Orchestrated pipeline (idempotent + resumable)

from media_intelligence import MediaPipeline

pipe = MediaPipeline("https://site.com/video.mp4", out_root="/data")
pipe.ingest().extract().structure().enrich().persist().publish()
print(pipe.report.summary)
#   ... or simply:
pipe.run()

The pipeline autodetects media kind, dispatches each stage accordingly, skips stages already satisfied (idempotent), and rehydrates from a prior manifest on re-run (resumable).

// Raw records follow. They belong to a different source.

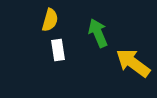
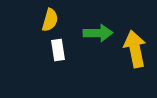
green arrow: rotated 112 degrees clockwise
yellow arrow: moved 2 px right, 14 px up; rotated 42 degrees clockwise
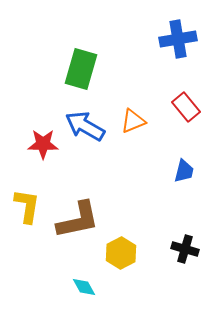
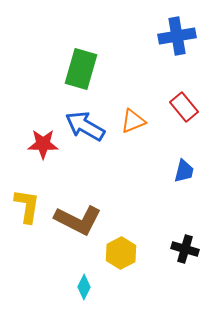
blue cross: moved 1 px left, 3 px up
red rectangle: moved 2 px left
brown L-shape: rotated 39 degrees clockwise
cyan diamond: rotated 55 degrees clockwise
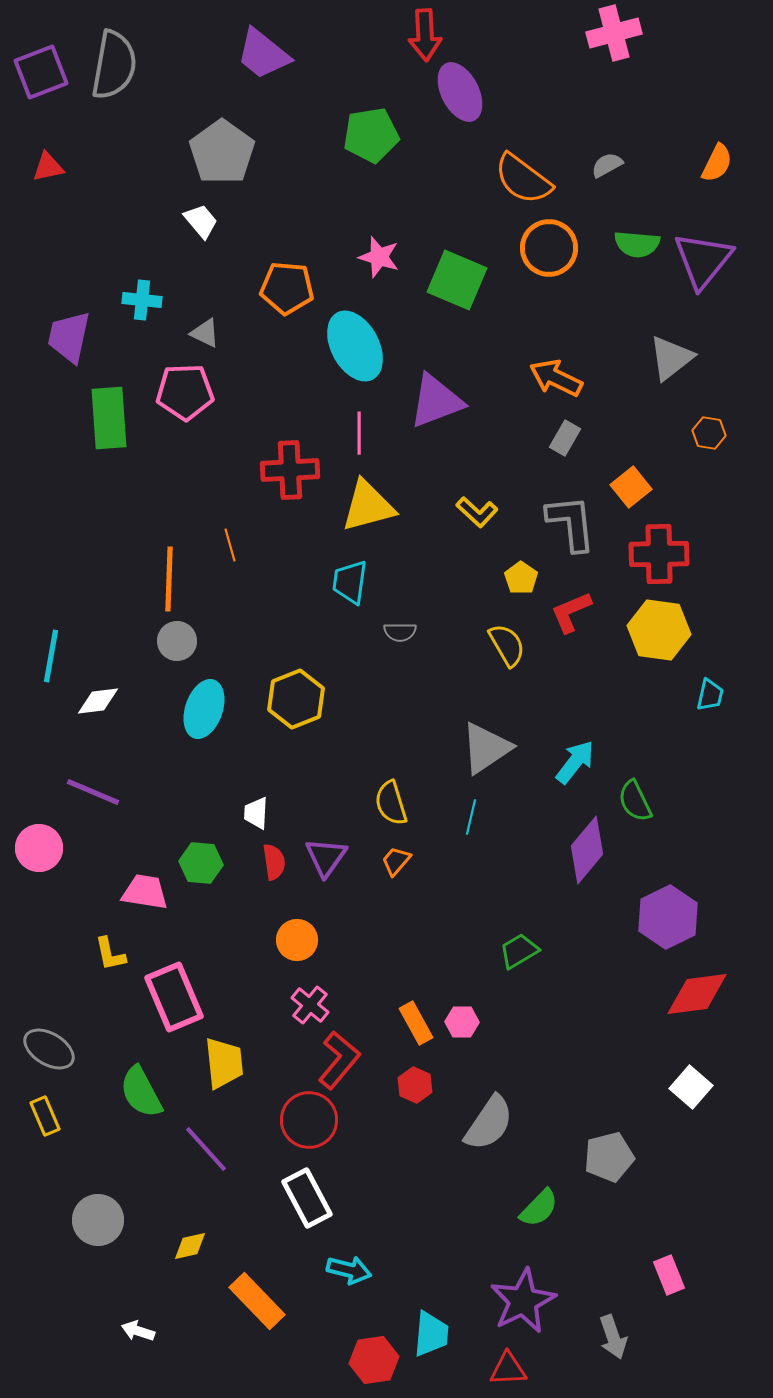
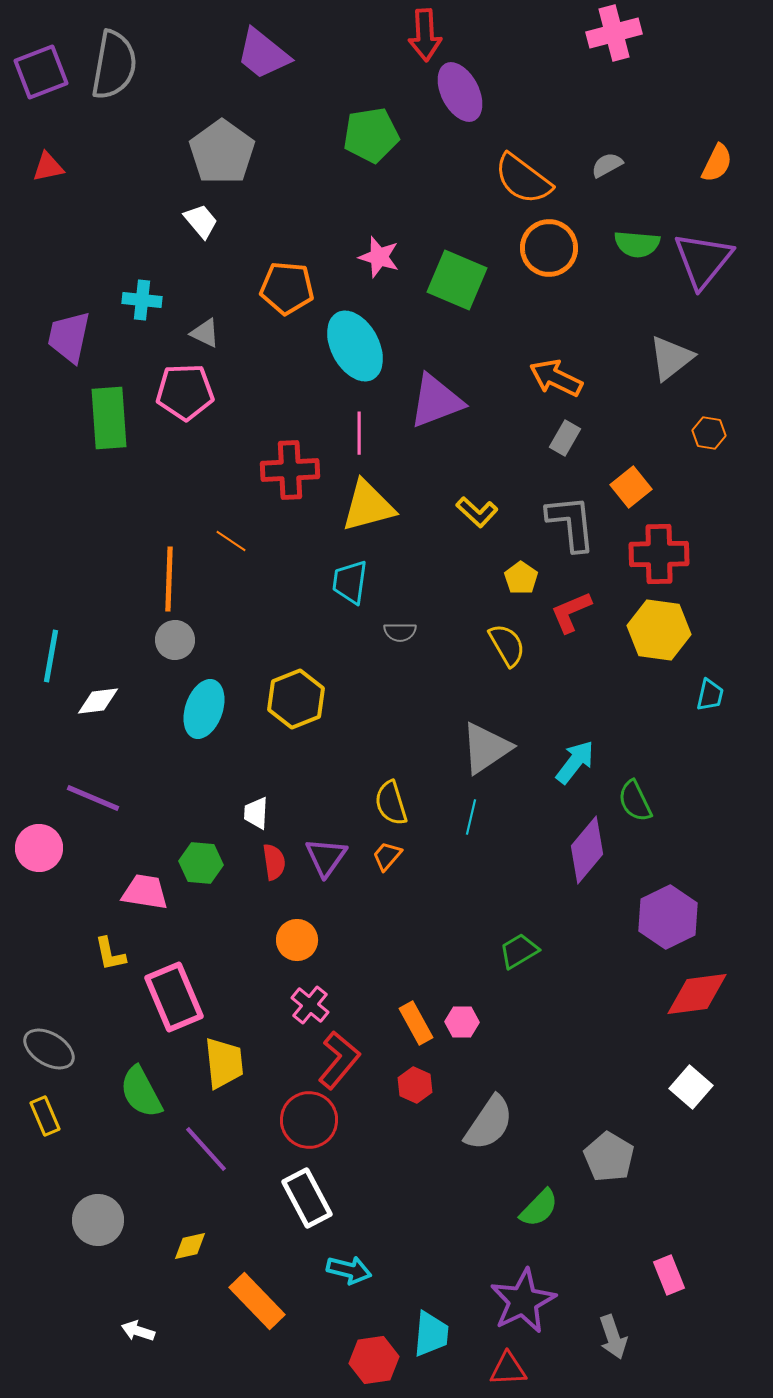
orange line at (230, 545): moved 1 px right, 4 px up; rotated 40 degrees counterclockwise
gray circle at (177, 641): moved 2 px left, 1 px up
purple line at (93, 792): moved 6 px down
orange trapezoid at (396, 861): moved 9 px left, 5 px up
gray pentagon at (609, 1157): rotated 27 degrees counterclockwise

Results land in out_root/<media_id>/manifest.json.

Persistence (DB-pluggable, two records)

Each item is persisted as two records so indexing stays cheap while aggregation stays simple:

manifest.json — lean index: ids, counts, text_chars, summary, keywords, SEO, asset pointers. (The JSONB metadata row.)
document.json — canonical content: full text, pages/segments, transcript. The single source of truth for search / aggregation / LLM datasets — one read per item, no re-stitching of per-owner on-disk files.

store = mi.persist.FileStore("/data")
store.save_manifest(item.media_id, manifest)   # lean index
store.save_document(item.media_id, document)   # full body
doc = store.load_document(item.media_id)        # aggregation reads this

# later, identical interface, JSONB backend:
# store = mi.persist.PgStore(dsn=...)   # planned (abstract_database)
#   -> metadata in JSONB, body text in a full-text-indexed column

MediaPipeline.persist() writes both. On re-run, the body is rehydrated from document.json, so extract/enrich skip (no re-OCR / re-transcribe).